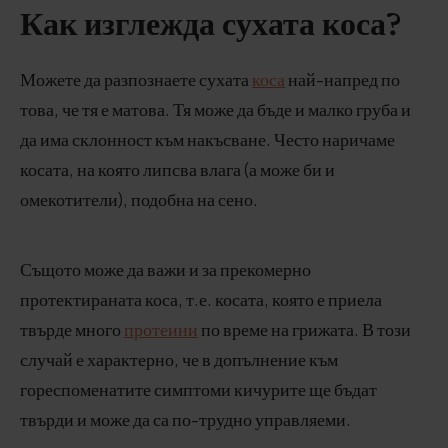
Как изглежда сухата коса?
Можете да разпознаете сухата
коса
най-напред по
това, че тя е матова. Тя може да бъде и малко груба и
да има склонност към накъсване. Често наричаме
косата, на която липсва влага (а може би и
омекотители), подобна на сено.
Същото може да важи и за прекомерно
протектираната коса, т.е. косата, която е приела
твърде много
протеини
по време на грижата. В този
случай е характерно, че в допълнение към
гореспоменатите симптоми кичурите ще бъдат
твърди и може да са по-трудно управляеми.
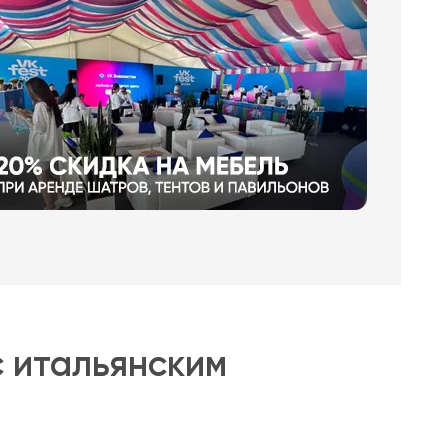
с итальянским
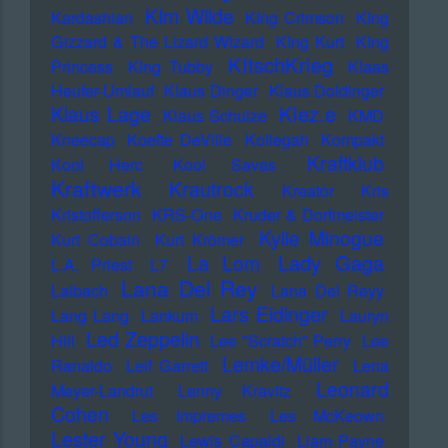
KIm Wilde
Kardashian
KIng Crimson
KIng
Gizzard & The Lizard Wizard
KIng Kurt
KIng
KItschKrieg
Princess
KIng Tubby
Klaas
Heufer-Umlauf
Klaus Dinger
Klaus Doldinger
Klez.e
Klaus Lage
Klaus Schulze
KMD
Kneecap
Koefte DeVille
Kollegah
Kompakt
Kraftklub
Kool Herc
Kool Savas
Kraftwerk
Krautrock
Kreator
Kris
Kristofferson
KRS-One
Kruder & Dorfmeister
Kylie Minogue
Kurt Cobain
Kurt Krömer
Lady Gaga
La Lom
L.A. Priest
L7
Lana Del Rey
Laibach
Lana Del Reyy
Lars Eidinger
Lang Lang
Lankum
Lauryn
Led Zeppelin
Hill
Lee "Scratch" Perry
Lee
Lemke/Müller
Ranaldo
Leif Garrett
Lena
Leonard
Meyer-Landrut
Lenny Kravitz
Cohen
Les Impremes
Les McKeown
Lester Young
Lewis Capaldi
Liam Payne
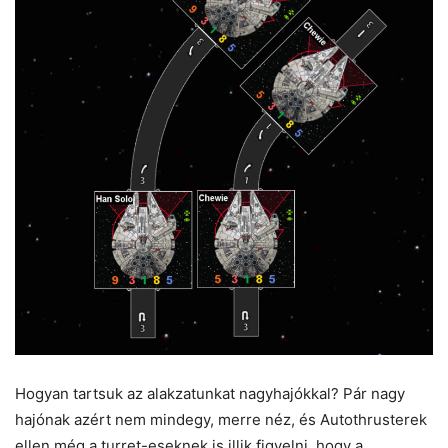
Hogyan tartsuk az alakzatunkat nagyhajókkal? Pár nagy
hajónak azért nem mindegy, merre néz, és Autothrusterek
ellen még a turret-eseknek is illik figyelni, hogy a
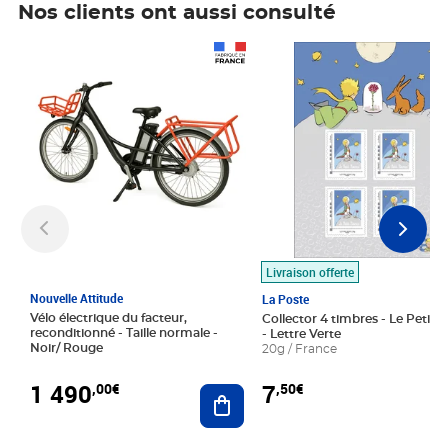
Nos clients ont aussi consulté
Prix 1 490,00€
Prix 7,50€
Livraison offerte
Nouvelle Attitude
La Poste
Vélo électrique du facteur,
Collector 4 timbres - Le Petit P
reconditionné - Taille normale -
- Lettre Verte
Noir/ Rouge
20g / France
1 490
7
,00€
,50€
Ajouter au panier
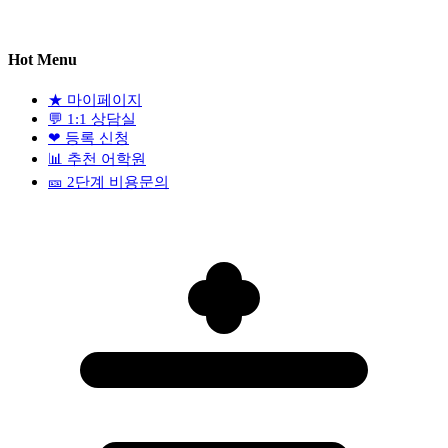
Hot Menu
★
마이페이지
💬
1:1 상담실
❤
등록 신청
📊
추천 어학원
🎫
2단계 비용문의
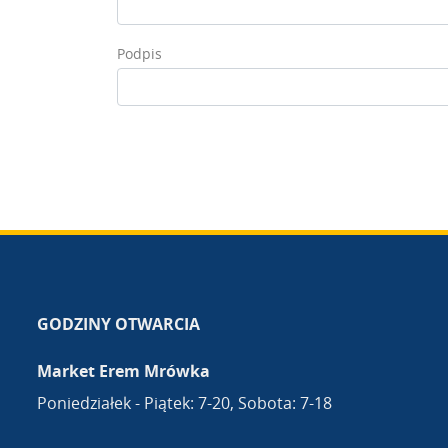
Podpis
GODZINY OTWARCIA
Market Erem Mrówka
Poniedziałek - Piątek: 7-20, Sobota: 7-18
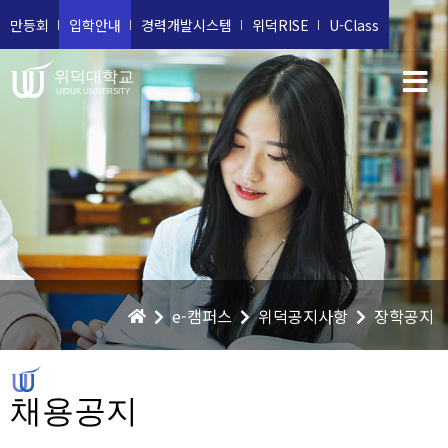
만등회
입학안내
경력개발시스템
위덕RISE
U-Class
위덕대학교
UIDUK UNIVERSITY
e-캠퍼스
위덕공지사항
장학공지
채용공지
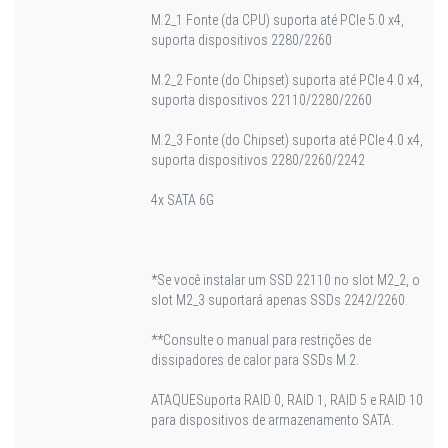
M.2_1 Fonte (da CPU) suporta até PCIe 5.0 x4,
suporta dispositivos 2280/2260
M.2_2 Fonte (do Chipset) suporta até PCIe 4.0 x4,
suporta dispositivos 22110/2280/2260
M.2_3 Fonte (do Chipset) suporta até PCIe 4.0 x4,
suporta dispositivos 2280/2260/2242
4x SATA 6G
*Se você instalar um SSD 22110 no slot M2_2, o
slot M2_3 suportará apenas SSDs 2242/2260.
**Consulte o manual para restrições de
dissipadores de calor para SSDs M.2.
ATAQUE
Suporta RAID 0, RAID 1, RAID 5 e RAID 10
para dispositivos de armazenamento SATA.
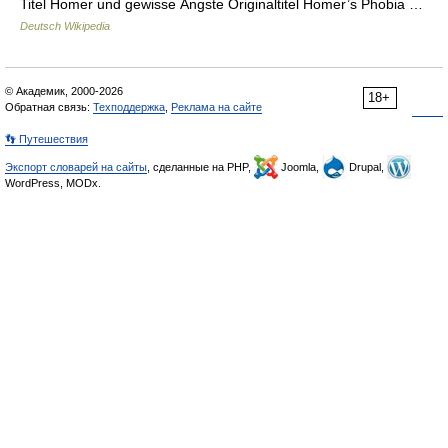
Titel Homer und gewisse Ängste Originaltitel Homer’s Phobia …
Deutsch Wikipedia
© Академик, 2000-2026
18+
Обратная связь:
Техподдержка
,
Реклама на сайте
👣 Путешествия
Экспорт словарей на сайты
, сделанные на PHP,
Joomla,
Drupal,
WordPress, MODx.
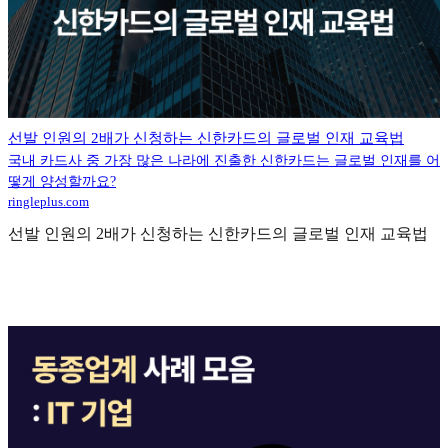
선발 인원의 2배가 신청하는 신한카드의 글로벌 인재 교육법
국내 카드사 중 가장 많은 나라에 진출한 신한카드는 글로벌 인재를 어
떻게 양성할까요?
ringleplus.com
선발 인원의 2배가 신청하는 신한카드의 글로벌 인재 교육법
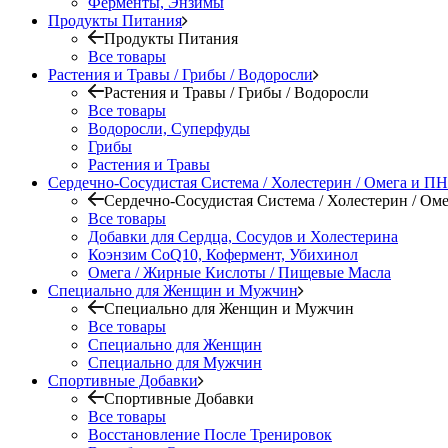
Ферменты, Энзимы
Продукты Питания
Продукты Питания
Все товары
Растения и Травы / Грибы / Водоросли
Растения и Травы / Грибы / Водоросли
Все товары
Водоросли, Суперфуды
Грибы
Растения и Травы
Сердечно-Сосудистая Система / Холестерин / Омега и 
Сердечно-Сосудистая Система / Холестерин / О
Все товары
Добавки для Сердца, Сосудов и Холестерина
Коэнзим CoQ10, Кофермент, Убихинол
Омега / Жирные Кислоты / Пищевые Масла
Специально для Женщин и Мужчин
Специально для Женщин и Мужчин
Все товары
Специально для Женщин
Специально для Мужчин
Спортивные Добавки
Спортивные Добавки
Все товары
Восстановление После Тренировок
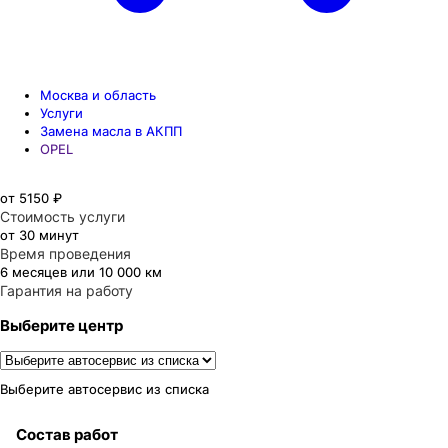
Москва и область
Услуги
Замена масла в АКПП
OPEL
от 5150 ₽
Стоимость услуги
от 30 минут
Время проведения
6 месяцев или 10 000 км
Гарантия на работу
Выберите центр
Выберите автосервис из списка
Состав работ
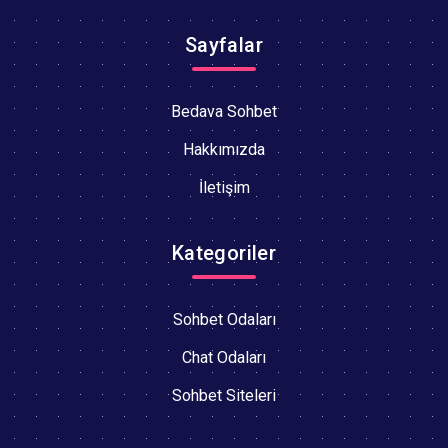
Sayfalar
Bedava Sohbet
Hakkımızda
İletişim
Kategoriler
Sohbet Odaları
Chat Odaları
Sohbet Siteleri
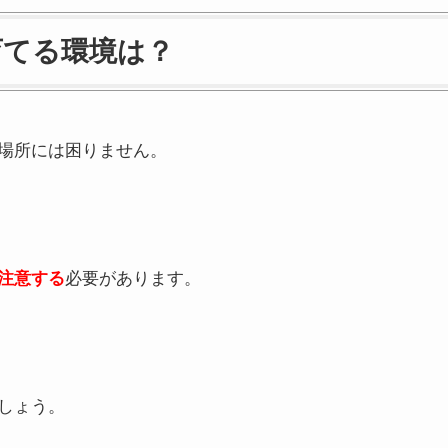
育てる環境は？
場所には困りません。
注意する
必要があります。
しょう。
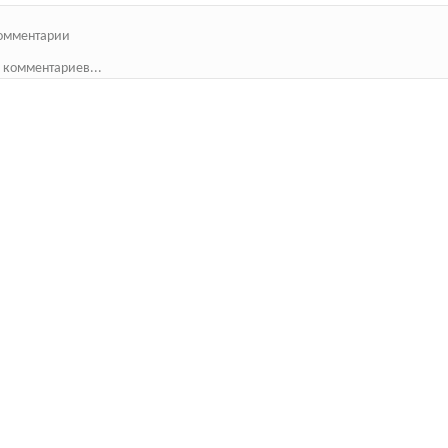
омментарии
 комментариев...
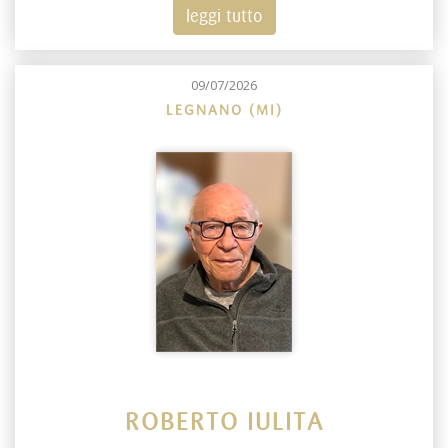
leggi tutto
09/07/2026
LEGNANO (MI)
ROBERTO IULITA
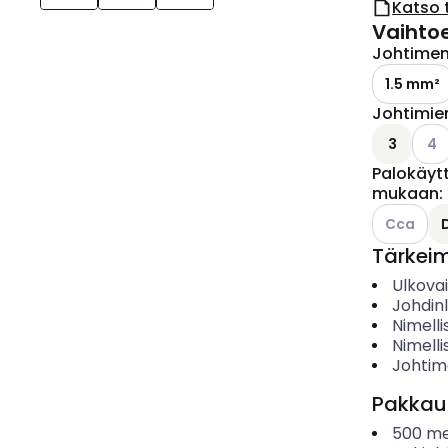
Katso 
Vaihto
Johtimen 
1.5 mm²
Johtimie
Kats
3
4
Palokäyt
mukaan
:
Katso käyt
Cca
Tärkei
Ulkova
Johdin
Nimelli
Nimelli
Johtim
Pakkau
500
me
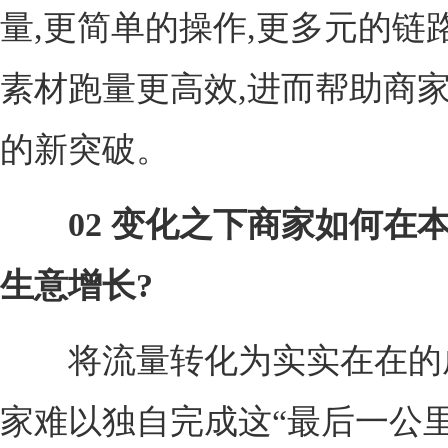
量,更简单的操作,更多元的链
素材跑量更高效,进而帮助商
的新突破。
02
变化之下商家如何在
生意增长?
将流量转化为实实在在的成
家难以独自完成这“最后一公里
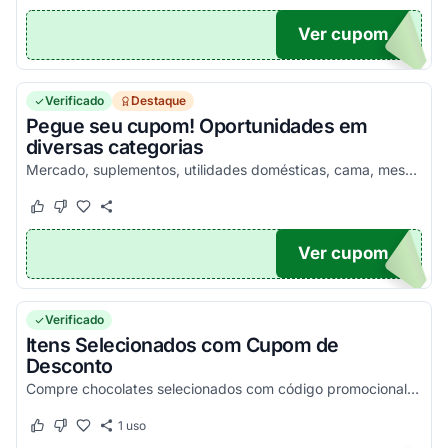
Ver cupom
00
Verificado
Destaque
Pegue seu cupom! Oportunidades em
diversas categorias
Mercado, suplementos, utilidades domésticas, cama, mesa e banho e etc. Pegue para ser redirecionado em nova aba!
Este cupom funcionou
Este cupom não funcionou
Ver cupom
TICO
Verificado
Itens Selecionados com Cupom de
Desconto
Compre chocolates selecionados com código promocional para economizar. Apenas para clientes elegíveis sem compra a mais de 90 dias. Consulte condições e aproveite. Corra que é por...
1
uso
Este cupom funcionou
Este cupom não funcionou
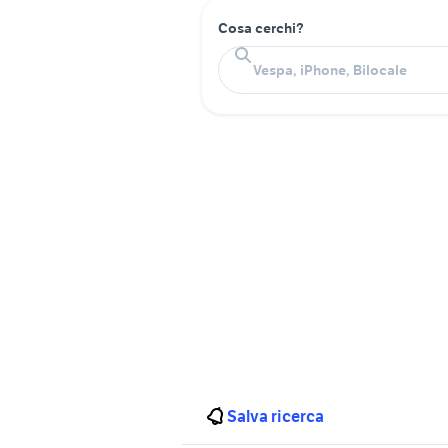
Cosa cerchi?
Salva ricerca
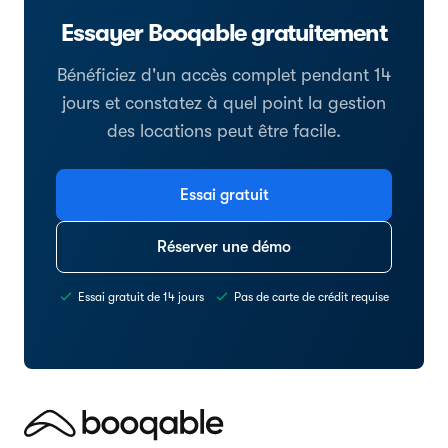
Essayer Booqable gratuitement
Bénéficiez d'un accès complet pendant 14
jours et constatez à quel point la gestion
des locations peut être facile.
Essai gratuit
Réserver une démo
Essai gratuit de 14 jours
Pas de carte de crédit requise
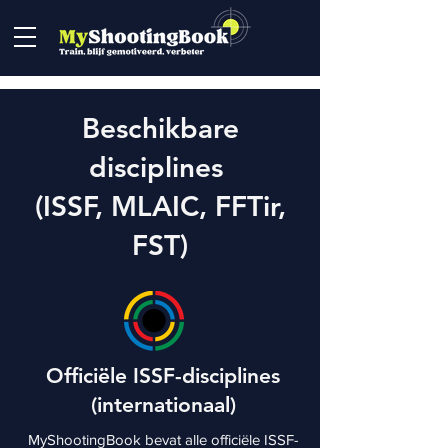
Beschikbare
disciplines
(ISSF, MLAIC, FFTir,
FST)
Officiële ISSF-disciplines
(internationaal)
MyShootingBook bevat alle officiële ISSF-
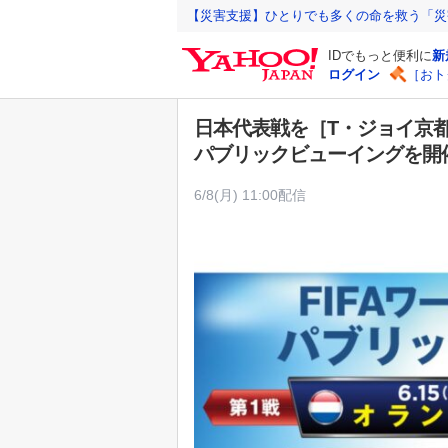
Y
【災害支援】ひとりでも多くの命を救う「災
a
IDでもっと便利に
新
h
ログイン
［おト
o
o
日本代表戦を［T・ジョイ京都］
!
パブリックビューイングを開
J
A
6/8(月) 11:00配信
P
A
N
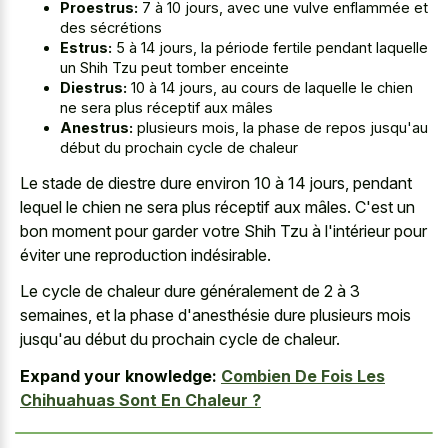
Proestrus:
7 à 10 jours, avec une vulve enflammée et
des sécrétions
Estrus:
5 à 14 jours, la période fertile pendant laquelle
un Shih Tzu peut tomber enceinte
Diestrus:
10 à 14 jours, au cours de laquelle le chien
ne sera plus réceptif aux mâles
Anestrus:
plusieurs mois, la phase de repos jusqu'au
début du prochain cycle de chaleur
Le stade de diestre dure environ 10 à 14 jours, pendant
lequel le chien ne sera plus réceptif aux mâles. C'est un
bon moment pour garder votre Shih Tzu à l'intérieur pour
éviter une reproduction indésirable.
Le cycle de chaleur dure généralement de 2 à 3
semaines, et la phase d'anesthésie dure plusieurs mois
jusqu'au début du prochain cycle de chaleur.
Expand your knowledge:
Combien De Fois Les
Chihuahuas Sont En Chaleur ?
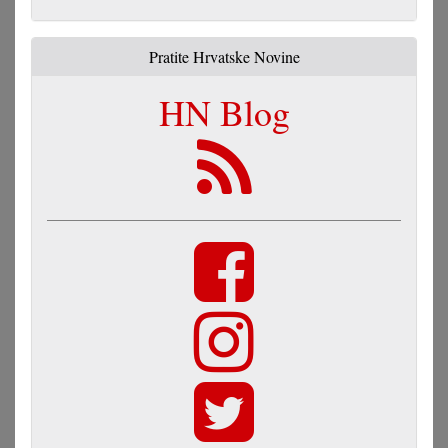
Pratite Hrvatske Novine
HN Blog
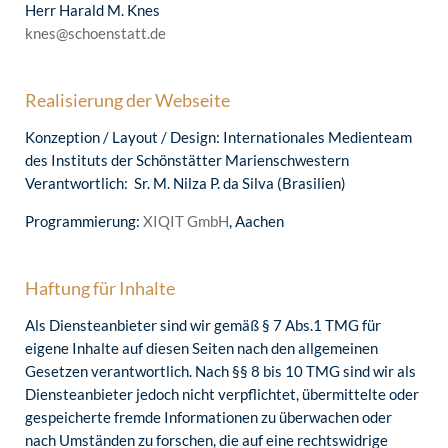
Herr Harald M. Knes
knes@schoenstatt.de
Realisierung der Webseite
Konzeption / Layout / Design: Internationales Medienteam
des Instituts der Schönstätter Marienschwestern
Verantwortlich: Sr. M. Nilza P. da Silva (Brasilien)
Programmierung:
XIQIT GmbH
, Aachen
Haftung für Inhalte
Als Diensteanbieter sind wir gemäß § 7 Abs.1 TMG für
eigene Inhalte auf diesen Seiten nach den allgemeinen
Gesetzen verantwortlich. Nach §§ 8 bis 10 TMG sind wir als
Diensteanbieter jedoch nicht verpflichtet, übermittelte oder
gespeicherte fremde Informationen zu überwachen oder
nach Umständen zu forschen, die auf eine rechtswidrige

_Work order:_
All that is wanted is a faithful reproduction of the line above with "suporta dispositivos 22110/2280/2260", the line with "para dispositivos de armazenamento SATA.", and every line in between.

_Answer:_
suporta dispositivos 22110/2280/2260
M.2_3 Fonte (do Chipset) suporta até PCIe 4.0 x4,
suporta dispositivos 2280/2260/2242
4x SATA 6G
*Se você instalar um SSD 22110 no slot M2_2, o
slot M2_3 suportará apenas SSDs 2242/2260.
**Consulte o manual para restrições de
dissipadores de calor para SSDs M.2.
ATAQUE
Suporta RAID 0, RAID 1, RAID 5 e RAID 10
para dispositivos de armazenamento SATA.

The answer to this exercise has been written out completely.